Это была чистая правда. Над делом он бился уже полдня. Оперативная работа тоже не дала результата. По всем направлениям следы как отрезало.
Потапу преступник до знакомства рисовался монстром, но представший перед ним якобы маньяк оказался похожим на облезлую щуплую крысу с визгливым тенорком. Невзрачное чудовище, возможно совершившее убийство, трудно было назвать человеком, он не заслуживал столь высокого звания. Мнение его было неизменным, он считал, что такое зверское убийство мог свершить только психопат.
– Потап, а что с уликами?! Я надеялся на тебя как на Бога. Хотелось бы с их помощью расколоть убийцу. Он мне уже чертовски надоел. Нутром чую, что это и есть та тварь, но чуйку к делу не пришьёшь. Скоро придётся отпустить его на волю, но я чувствую, что этого нельзя делать. Представляешь, из него не удалось выбить ни звука.
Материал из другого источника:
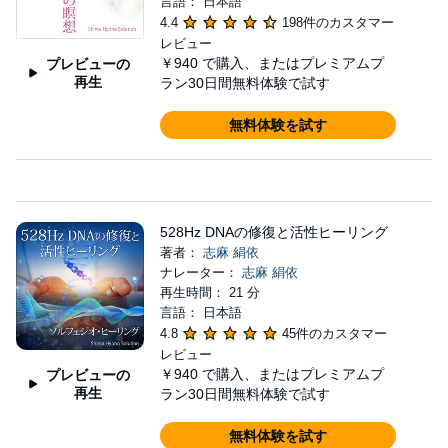
言語： 日本語
4.4
198件のカスタマー
レビュー
￥940
で購入、またはプレミアムプ
プレビューの
再生
ラン30日間無料体験で試す
無料体験を試す
528Hz DNAの修復と活性ヒーリング
著者：
志麻 絹依
ナレーター：
志麻 絹依
再生時間： 21 分
言語： 日本語
4.8
45件のカスタマー
レビュー
￥940
で購入、またはプレミアムプ
プレビューの
再生
ラン30日間無料体験で試す
無料体験を試す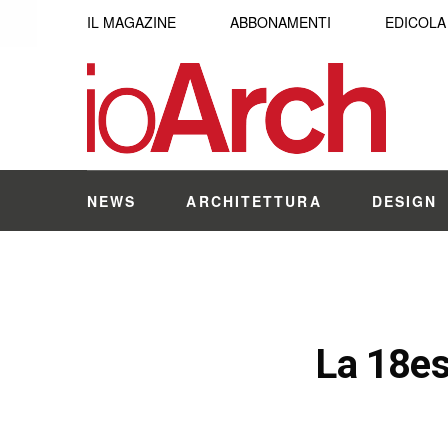
IL MAGAZINE
ABBONAMENTI
EDICOLA
NEWS
ARCHITETTURA
DESIGN
La 18es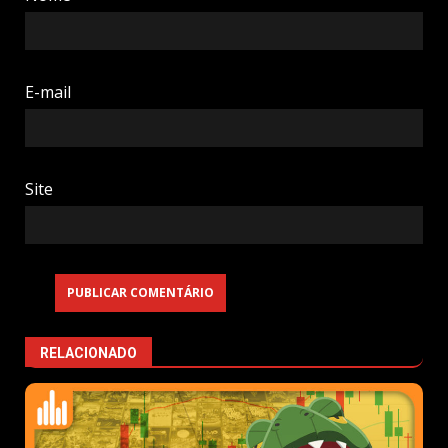
E-mail
Site
RELACIONADO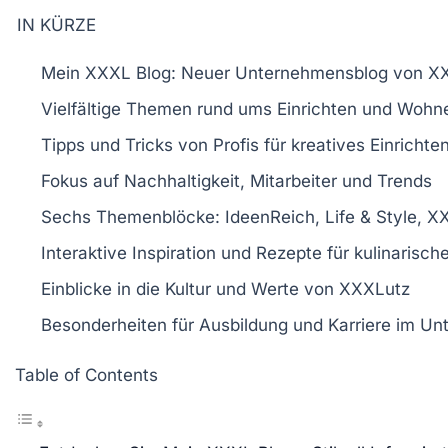
IN KÜRZE
Mein XXXL Blog
: Neuer Unternehmensblog von X
Vielfältige
Themen
rund ums
Einrichten
und
Wohn
Tipps und Tricks von
Profis
für kreatives
Einrichte
Fokus auf
Nachhaltigkeit
,
Mitarbeiter
und
Trends
Sechs
Themenblöcke
: IdeenReich, Life & Style,
Interaktive
Inspiration
und
Rezepte
für kulinarische
Einblicke in die
Kultur
und
Werte
von XXXLutz
Besonderheiten für
Ausbildung
und
Karriere
im Un
Table of Contents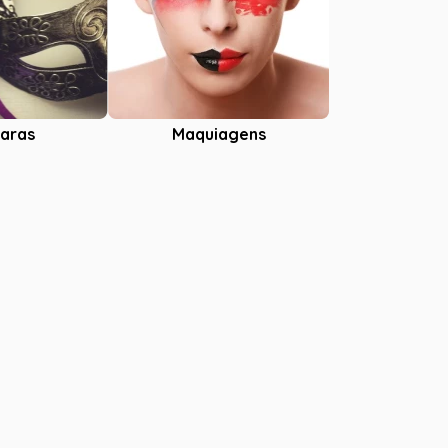
aras
Maquiagens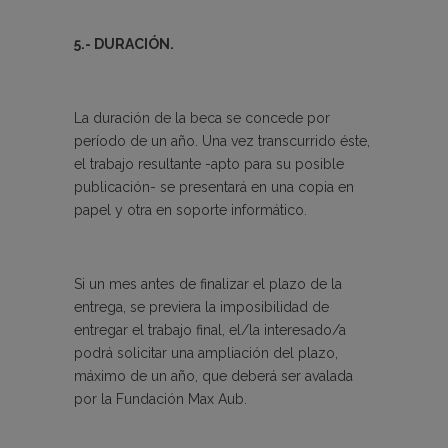
5.- DURACIÓN.
La duración de la beca se concede por
período de un año. Una vez transcurrido éste,
el trabajo resultante -apto para su posible
publicación- se presentará en una copia en
papel y otra en soporte informático.
Si un mes antes de finalizar el plazo de la
entrega, se previera la imposibilidad de
entregar el trabajo final, el/la interesado/a
podrá solicitar una ampliación del plazo,
máximo de un año, que deberá ser avalada
por la Fundación Max Aub.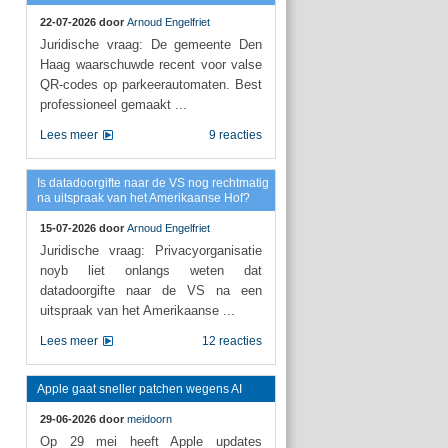
22-07-2026 door
Arnoud Engelfriet
Juridische vraag: De gemeente Den
Haag waarschuwde recent voor valse
QR-codes op parkeerautomaten. Best
professioneel gemaakt ...
Lees meer
9 reacties
Is datadoorgifte naar de VS nog rechtmatig
na uitspraak van het Amerikaanse Hof?
15-07-2026 door
Arnoud Engelfriet
Juridische vraag: Privacyorganisatie
noyb liet onlangs weten dat
datadoorgifte naar de VS na een
uitspraak van het Amerikaanse ...
Lees meer
12 reacties
Apple gaat sneller patchen wegens AI
29-06-2026 door
meidoorn
Op 29 mei heeft Apple updates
Остекленел и хоть об стенку головой, все равно молчит.
– Ты «с головой о стену» осторожней, не навреди, прежде всего, себе, а то засудят за превышение, – взволновался старший по званию. – Твоя горячность к добру не приведёт. Вылетишь со службы как пуля, – он потоптался по кабинету, разминая затёкшее тело. – Пока нет для тебя ничего существенного, – почесав затылок, он открыл форточку и достал любимые «Беломор». Приплюснув конец папиросы, чтобы было удобно держать её в зубах и ещё раз поперек для пальцев, чтоб не выскальзывала, он задумчиво произнёс, – Разве что, – прочесав волосы рукой как гребнем, – …есть у меня одна зацепка. – Он обдумал промелькнувшую мысль. – Надо обсудить нам вместе. Возможно, мы найдём путь. Одна светлая голова хорошо, а три – уже костёр.
Потап жестом предложил оперу и профессору присесть, выдвинув им стулья из длинного стола. Уставший опер плюхнулся на стул и вопрошающе взглянул на эксперта, а доктор манерно отодвинул стул подальше и аккуратно бесшумно приземлился, как бумажный самолётик.
– Есть у меня одна вещица. Возможно, это и есть путь к разгадке.
Он открыл ящик стола и вынул пакет с маленьким чёрным предметом. Доктор и следователь переглянулись.
– Что ты задумал Потап? – наедине, гражданские были не в счёт, Борис звал его – ты, потому что однажды после дежурства, они вдарили по пару литров пива к вяленой чехони и, излив душу, с тех пор испытывали взаимные тёплые дружеские чувства. У него не было сына, а ему так этого хотелось. Вот он и привязался к этому горячему, пылкому парню.
– Я вчера, дома, кое-что обнаружил, – он порылся в кожаной сумке и вынул пластмассовый предмет. – Знаешь, что это такое? – он протянул его Борису, который повертел в руках незнакомую вещь и отдал обратно.
– Понятия не имею!
– Это? – он прищурился. – Это ключ к разгадке, я надеюсь, – и лукаво улыбнулся нетерпеливому Борису.
Потап уловил нервозность совсем ещё юнца в следственной области, и слегка позавидовал азарту Бориса. Он вспомнил себя, когда только начинал службу в органах, и как ему тоже не терпелось быть впереди всех на коне и с шашкой наголо. Время неумолимо летело, изменив характер, теперь он точно знал, что спешка нужна при ловле блох. Зато сдержанность профессора в выводах поразила эксперта. Он подсознательно зауважал худощавого интеллигента.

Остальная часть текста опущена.